What is needed —
Search the data for the string "Уход" and copy each line in which it appears.

Records shown —
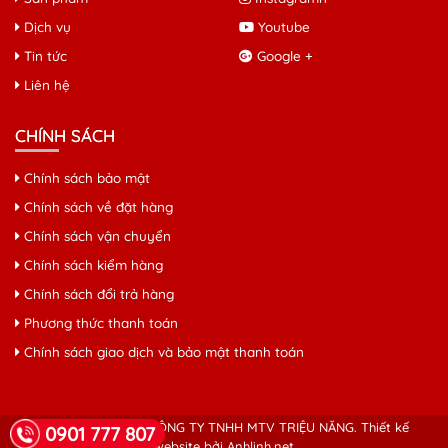
Dịch vụ
Youtube
Tin tức
Google +
Liên hệ
CHÍNH SÁCH
Chính sách bảo mật
Chính sách về đặt hàng
Chính sách vận chuyển
Chính sách kiểm hàng
Chính sách đổi trả hàng
Phương thức thanh toán
Chính sách giao dịch và bảo mật thanh toán
© Copyright 2026 CÔNG TY TNHH MTV TRIỆU NĂNG.
Thiết kế
0901 777 807
website bởi Anhlinh.net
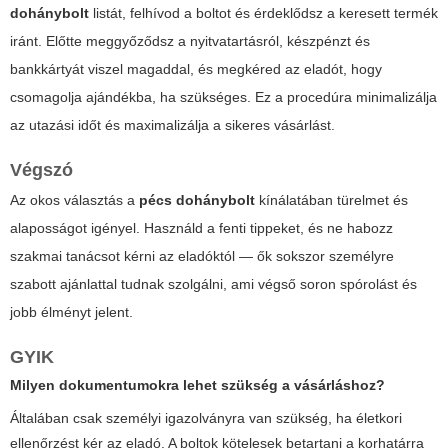
dohánybolt
listát, felhívod a boltot és érdeklődsz a keresett termék
iránt. Előtte meggyőződsz a nyitvatartásról, készpénzt és
bankkártyát viszel magaddal, és megkéred az eladót, hogy
csomagolja ajándékba, ha szükséges. Ez a procedúra minimalizálja
az utazási időt és maximalizálja a sikeres vásárlást.
Végszó
Az okos választás a
pécs dohánybolt
kínálatában türelmet és
alaposságot igényel. Használd a fenti tippeket, és ne habozz
szakmai tanácsot kérni az eladóktól — ők sokszor személyre
szabott ajánlattal tudnak szolgálni, ami végső soron spórolást és
jobb élményt jelent.
GYIK
Milyen dokumentumokra lehet szükség a vásárláshoz?
Általában csak személyi igazolványra van szükség, ha életkori
ellenőrzést kér az eladó. A boltok kötelesek betartani a korhatárra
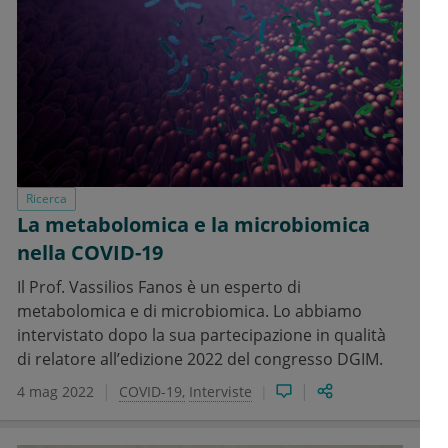
Ricerca
La metabolomica e la microbiomica
nella COVID-19
Il Prof. Vassilios Fanos è un esperto di
metabolomica e di microbiomica. Lo abbiamo
intervistato dopo la sua partecipazione in qualità
di relatore all’edizione 2022 del congresso DGIM.
4 mag 2022
COVID-19
Interviste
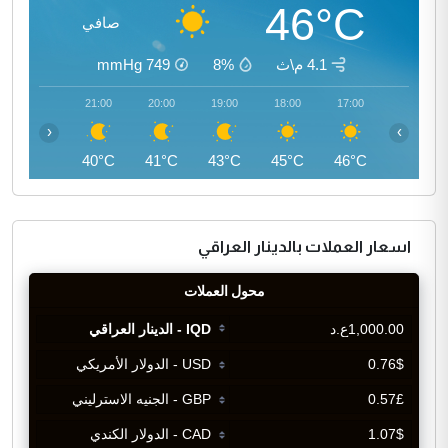
46°C
صافي
4.1 م\ث
8%
749
mmHg
22:00
21:00
20:00
19:00
18:00
17:00
‹
›
39°C
40°C
41°C
43°C
45°C
46°C
اسعار العملات بالدينار العراقي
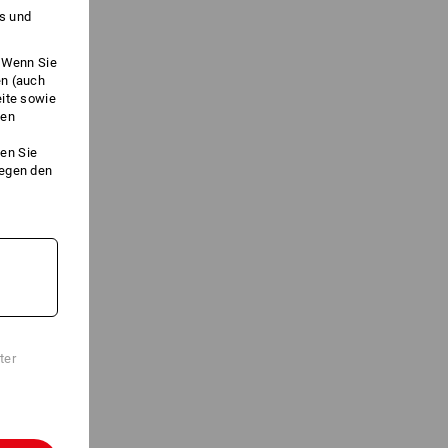
es und
. Wenn Sie
en (auch
eite sowie
ken
en Sie
gegen den
ter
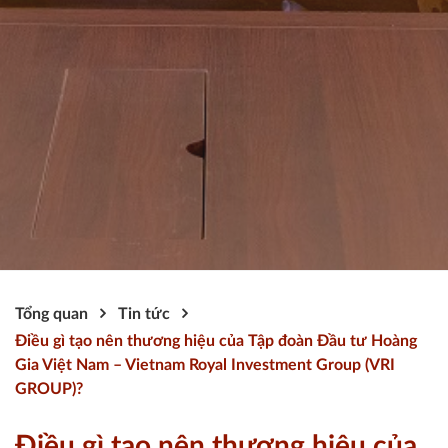
Tổng quan
Tin tức
Điều gì tạo nên thương hiệu của Tập đoàn Đầu tư Hoàng
Gia Việt Nam – Vietnam Royal Investment Group (VRI
GROUP)?
Điều gì tạo nên thương hiệu của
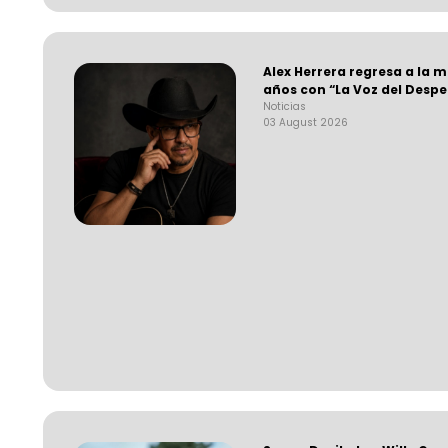
Alex Herrera regresa a la 
años con “La Voz del Desp
Noticias
03 August 2026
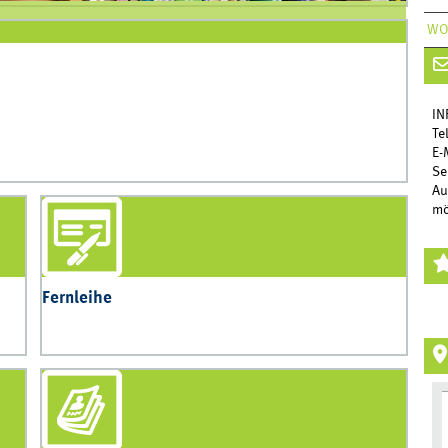
WO
IN
Te
E-
Se
Au
mö
Fernleihe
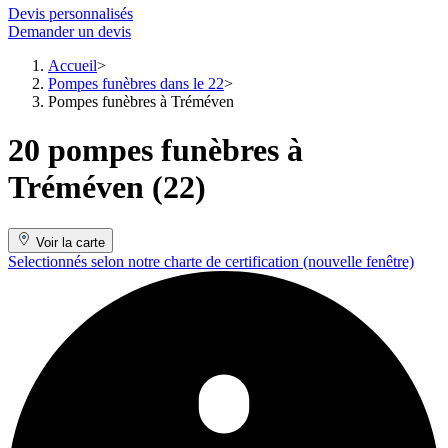
Devis personnalisés
Demander un devis
Accueil
Pompes funèbres dans le 22
Pompes funèbres à Tréméven
20 pompes funèbres à
Tréméven (22)
Voir la carte
Selectionnés selon notre charte de certification
(nouvelle fenêtre)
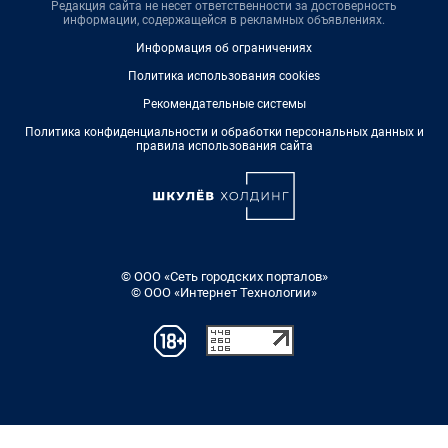
Редакция сайта не несет ответственности за достоверность
информации, содержащейся в рекламных объявлениях.
Информация об ограничениях
Политика использования cookies
Рекомендательные системы
Политика конфиденциальности и обработки персональных данных и
правила использования сайта
© ООО «Сеть городских порталов»
© ООО «Интернет Технологии»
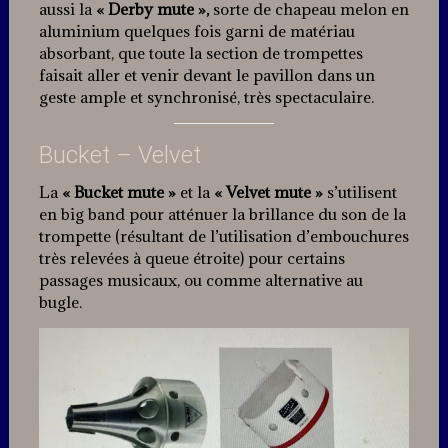
aussi la
« Derby mute »,
sorte de chapeau melon en
aluminium quelques fois garni de matériau
absorbant, que toute la section de trompettes
faisait aller et venir devant le pavillon dans un
geste ample et synchronisé, très spectaculaire.
Bucket – Velvet
La
« Bucket mute »
et la
« Velvet mute »
s’utilisent
en big band pour atténuer la brillance du son de la
trompette (résultant de l’utilisation d’embouchures
très relevées à queue étroite) pour certains
passages musicaux, ou comme alternative au
bugle.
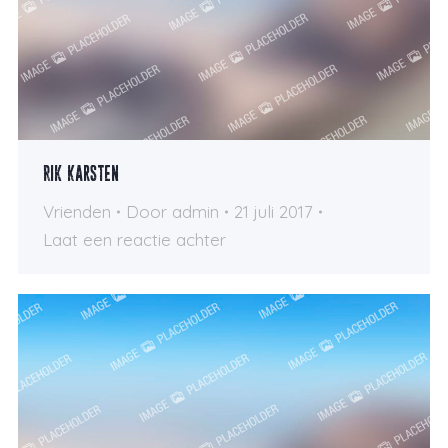
Rik Karsten
Vrienden
Door
admin
21 juli 2017
Laat een reactie achter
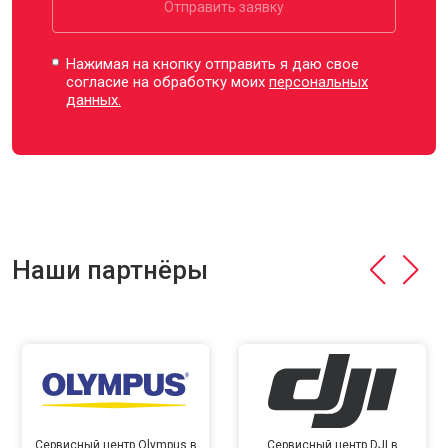
Отправить заявку
Нажимая на кнопку отправить я даю свое
согласие на обработку моих
персональных
данных.
Наши партнёры
Сервисный центр Olympus в
Сервисный центр DJI в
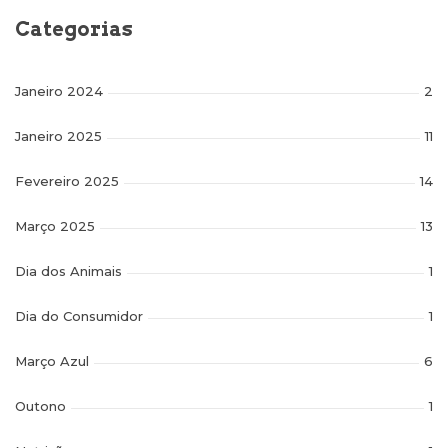
Categorias
Janeiro 2024
2
Janeiro 2025
11
Fevereiro 2025
14
Março 2025
13
Dia dos Animais
1
Dia do Consumidor
1
Março Azul
6
Outono
1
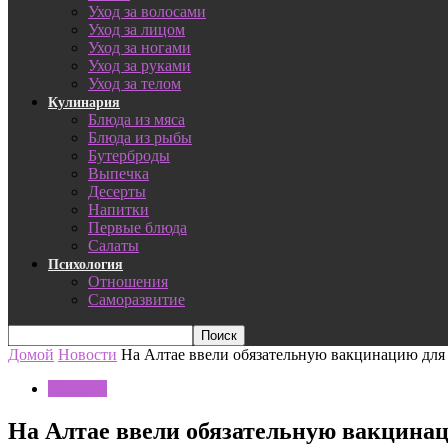
Уход за волосами
Уход за лицом
Уход за ногами
Уход за руками
Уход за телом
Кулинария
Блюда из мяса
Блюда из рыбы
Бутерброды
Выпечка
Десерты
Напитки
Первые блюда
Салаты
Психология
Отношения
Саморазвитие
Домой
Новости
На Алтае ввели обязательную вакцинацию для
Новости
На Алтае ввели обязательную вакцинац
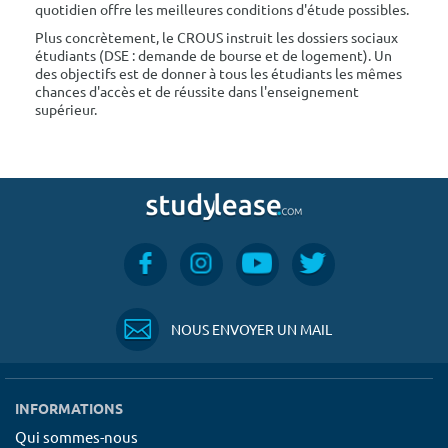
quotidien offre les meilleures conditions d'étude possibles.
Plus concrètement, le CROUS instruit les dossiers sociaux
étudiants (DSE : demande de bourse et de logement). Un
des objectifs est de donner à tous les étudiants les mêmes
chances d'accès et de réussite dans l'enseignement
supérieur.
NOUS ENVOYER UN MAIL
INFORMATIONS
Qui sommes-nous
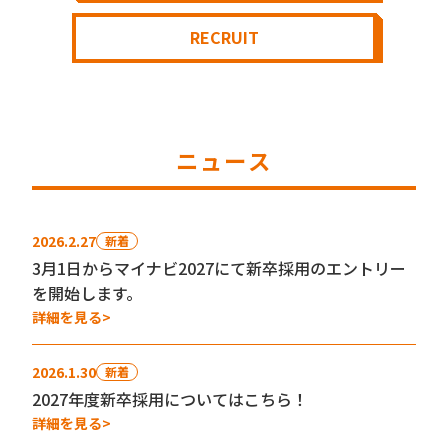
RECRUIT
ニュース
2026.2.27
新着
3月1日からマイナビ2027にて新卒採用のエントリー
を開始します。
詳細を見る
2026.1.30
新着
2027年度新卒採用についてはこちら！
詳細を見る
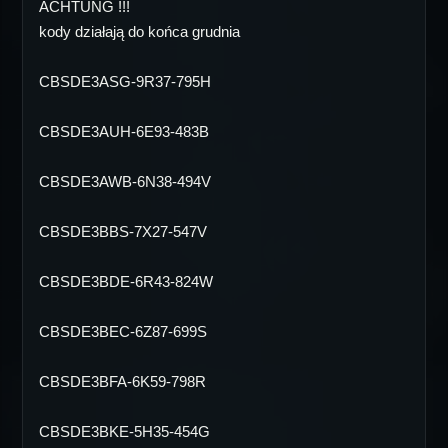
ACHTUNG !!!
kody działają do końca grudnia
CBSDE3ASG-9R37-795H
CBSDE3AUH-6E93-483B
CBSDE3AWB-6N38-494V
CBSDE3BBS-7X27-547V
CBSDE3BDE-6R43-824W
CBSDE3BEC-6Z87-699S
CBSDE3BFA-6K59-798R
CBSDE3BKE-5H35-454G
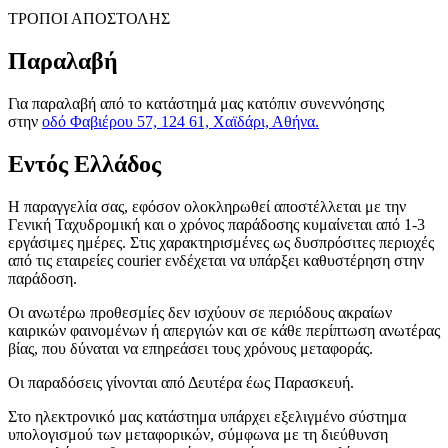
ΤΡΟΠΟΙ ΑΠΟΣΤΟΛΗΣ
Παραλαβή
Για παραλαβή από το κατάστημά μας κατόπιν συνεννόησης
στην
οδό Φαβιέρου 57, 124 61, Χαϊδάρι, Αθήνα.
Εντός Ελλάδος
H παραγγελία σας, εφόσον ολοκληρωθεί αποστέλλεται με την
Γενική Ταχυδρομική και ο χρόνος παράδοσης κυμαίνεται από 1-3
εργάσιμες ημέρες. Στις χαρακτηρισμένες ως δυσπρόσιτες περιοχές
από τις εταιρείες courier ενδέχεται να υπάρξει καθυστέρηση στην
παράδοση.
Οι ανωτέρω προθεσμίες δεν ισχύουν σε περιόδους ακραίων
καιρικών φαινομένων ή απεργιών και σε κάθε περίπτωση ανωτέρας
βίας, που δύναται να επηρεάσει τους χρόνους μεταφοράς.
Οι παραδόσεις γίνονται από Δευτέρα έως Παρασκευή.
Στο ηλεκτρονικό μας κατάστημα υπάρχει εξελιγμένο σύστημα
υπολογισμού των μεταφορικών, σύμφωνα με τη διεύθυνση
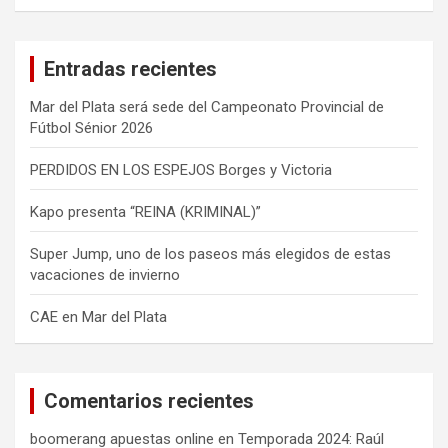
s
c
a
Entradas recientes
r
Mar del Plata será sede del Campeonato Provincial de
Fútbol Sénior 2026
PERDIDOS EN LOS ESPEJOS Borges y Victoria
Kapo presenta “REINA (KRIMINAL)”
Super Jump, uno de los paseos más elegidos de estas
vacaciones de invierno
CAE en Mar del Plata
Comentarios recientes
boomerang apuestas online
en
Temporada 2024: Raúl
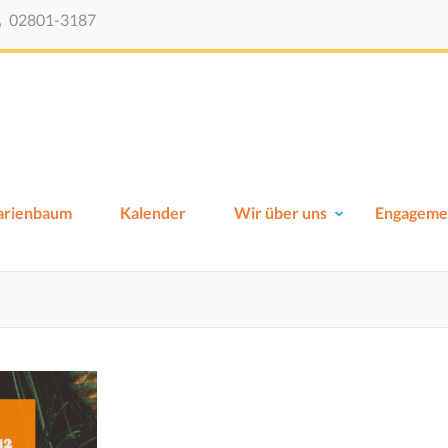
02801-3187
Viktor-Schule-Xanten
Grundschule Xanten
Marienbaum
Kalender
Wir über uns
Engageme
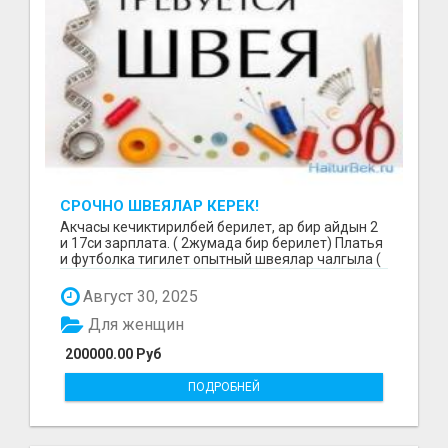
СРОЧНО ШВЕЯЛАР КЕРЕК!
Акчасы кечиктирилбей берилет, ар бир айдын 2
и 17си зарплата. ( 2жумада бир берилет) Платья
и футболка тигилет опытный швеялар чалгыла (
уйр...
Август 30, 2025
Для женщин
200000.00 Руб
ПОДРОБНЕЙ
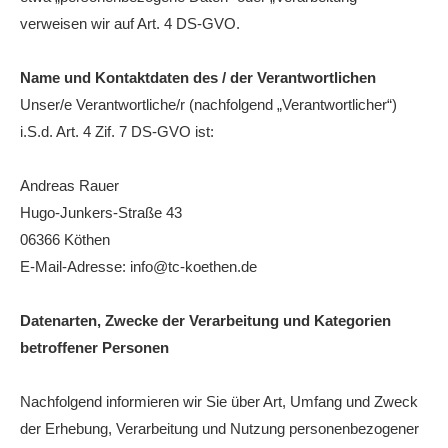
verweisen wir auf Art. 4 DS-GVO.
Die Fotos
MANNSCHAFTEN
Name und Kontaktdaten des / der Verantwortlichen
Punktspiele
Unser/e Verantwortliche/r (nachfolgend „Verantwortlicher“)
i.S.d. Art. 4 Zif. 7 DS-GVO ist:
Punktspiele Wintersaison 2025/2026
Erwachsene
Andreas Rauer
Hugo-Junkers-Straße 43
Jugend
06366 Köthen
TRAINING
E-Mail-Adresse: info@tc-koethen.de
Trainingszeiten
Trainer
Datenarten, Zwecke der Verarbeitung und Kategorien
betroffener Personen
Platz buchen
Kinder- und Jugendtraining
Nachfolgend informieren wir Sie über Art, Umfang und Zweck
der Erhebung, Verarbeitung und Nutzung personenbezogener
EVENTS & TURNIERE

Result for this exercise —
Уход за волосами
Уход за лицом
Уход за ногами
Уход за руками
Уход за телом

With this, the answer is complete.